A New Model for Estimating Carbon Emissions from LTL Shipments

Freight transportation is a leading source of greenhouse gases across the globe, yet the methods used to calculate these emissions vary tremendously. By C.H. Robinson & MIT Center for Transportation & Logistics

June 25, 2016

Calculating carbon emissions for less than truckload (LTL) is more challenging than for other modes of transportation. Each LTL truck combines a wide mix of freight from many shippers, with varying origin destination pairs.

Without visibility to the details about individual shipments on that truck, accurate carbon emission estimates at the shipment level can be difficult to obtain.

Graduate students at the MIT Center for Transportation & Logistics (MIT CTL) examined this issue, using actual LTL shipment data from TMC, a division of C.H. Robinson, and a national LTL carrier.

The models discussed in this paper were developed from this research.

This white paper also includes an easy to use model derived from this research to help companies calculate their own LTL carbon emissions.

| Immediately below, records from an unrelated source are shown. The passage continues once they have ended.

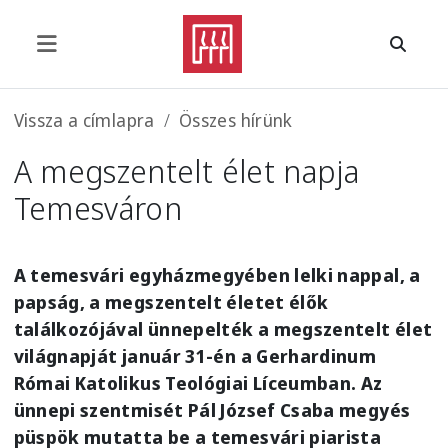
Ugrás a tartalomra
Morzsa
Vissza a címlapra
Összes hírünk
A megszentelt élet napja
Temesváron
A temesvári egyházmegyében lelki nappal, a
papság, a megszentelt életet élők
találkozójával ünnepelték a megszentelt élet
világnapját január 31‑én a Gerhardinum
Római Katolikus Teológiai Líceumban. Az
ünnepi szentmisét Pál József Csaba megyés
püspök mutatta be a temesvári piarista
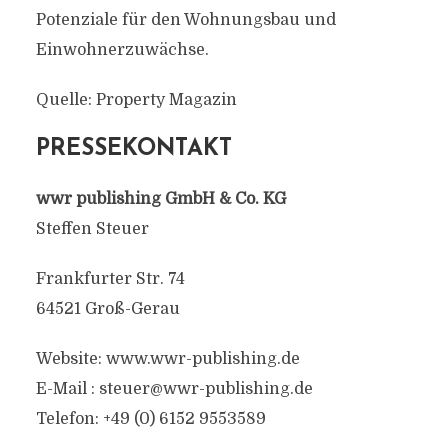
Potenziale für den Wohnungsbau und
Einwohnerzuwächse.
Quelle: Property Magazin
PRESSEKONTAKT
wwr publishing GmbH & Co. KG
Steffen Steuer
Frankfurter Str. 74
64521 Groß-Gerau
Website: www.wwr-publishing.de
E-Mail :
steuer@wwr-publishing.de
Telefon: +49 (0) 6152 9553589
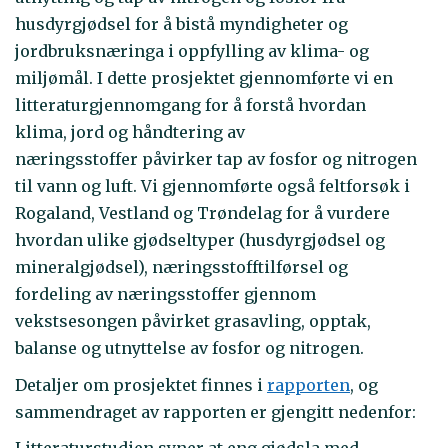
husdyrgjødsel for å bistå myndigheter og
jordbruksnæringa i oppfylling av klima- og
miljømål. I dette prosjektet gjennomførte vi en
litteraturgjennomgang for å forstå hvordan
klima, jord og håndtering av
næringsstoffer påvirker tap av fosfor og nitrogen
til vann og luft. Vi gjennomførte også feltforsøk i
Rogaland, Vestland og Trøndelag for å vurdere
hvordan ulike gjødseltyper (husdyrgjødsel og
mineralgjødsel), næringsstofftilførsel og
fordeling av næringsstoffer gjennom
vekstsesongen påvirket grasavling, opptak,
balanse og utnyttelse av fosfor og nitrogen.
Detaljer om prosjektet finnes i
rapporten
, og
sammendraget av rapporten er gjengitt nedenfor:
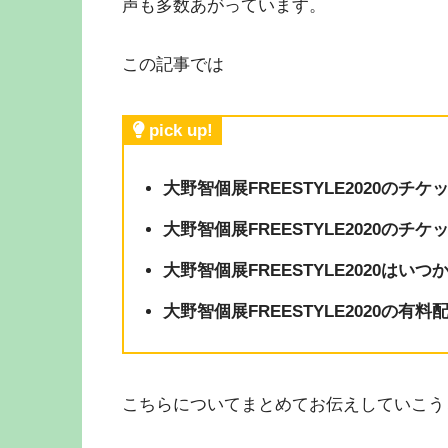
声も多数あがっています。
この記事では
pick up!
大野智個展FREESTYLE2020の
大野智個展FREESTYLE2020の
大野智個展FREESTYLE2020はい
大野智個展FREESTYLE2020の
こちらについてまとめてお伝えしていこう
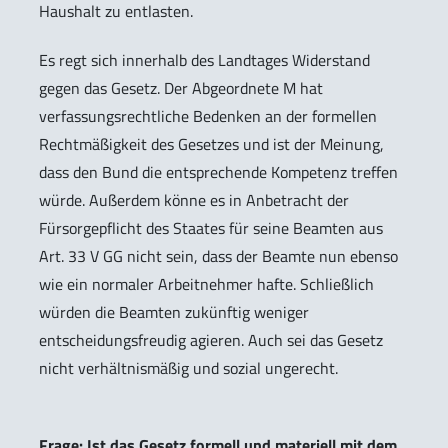
Haushalt zu entlasten.
Es regt sich innerhalb des Landtages Widerstand
gegen das Gesetz. Der Abgeordnete M hat
verfassungsrechtliche Bedenken an der formellen
Rechtmäßigkeit des Gesetzes und ist der Meinung,
dass den Bund die entsprechende Kompetenz treffen
würde. Außerdem könne es in Anbetracht der
Fürsorgepflicht des Staates für seine Beamten aus
Art. 33 V GG nicht sein, dass der Beamte nun ebenso
wie ein normaler Arbeitnehmer hafte. Schließlich
würden die Beamten zukünftig weniger
entscheidungsfreudig agieren. Auch sei das Gesetz
nicht verhältnismäßig und sozial ungerecht.
Frage: Ist das Gesetz formell und materiell mit dem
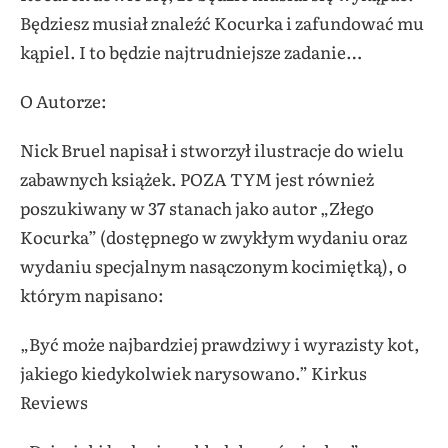
Będziesz musiał znaleźć Kocurka i zafundować mu
kąpiel. I to będzie najtrudniejsze zadanie…
O Autorze:
Nick Bruel napisał i stworzył ilustracje do wielu
zabawnych książek. POZA TYM jest również
poszukiwany w 37 stanach jako autor „Złego
Kocurka” (dostępnego w zwykłym wydaniu oraz
wydaniu specjalnym nasączonym kocimiętką), o
którym napisano:
„Być może najbardziej prawdziwy i wyrazisty kot,
jakiego kiedykolwiek narysowano.” Kirkus
Reviews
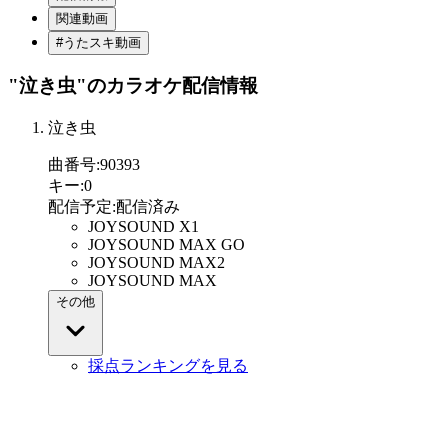
関連動画
#うたスキ動画
"泣き虫"
のカラオケ配信情報
泣き虫
曲番号
:
90393
キー
:
0
配信予定
:
配信済み
JOYSOUND X1
JOYSOUND MAX GO
JOYSOUND MAX2
JOYSOUND MAX
その他
採点ランキングを見る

Measuring the carbon emissions of various types of freight transportation has been a feature of logistics sustainability programs for some time. Yet, there is no widely accepted, accurate template for calculating emissions for individual LTL shipments.

In addition, there is inconsistency in how carbon emissions are calculated around the world. In the United States, most LTL methodologies are based on calculations for truckload service, using the well-known GHG Protocol and EPA SmartWay Program.

However, the macro-level data used in these programs cannot account for the unique characteristics of individual LTL shipments.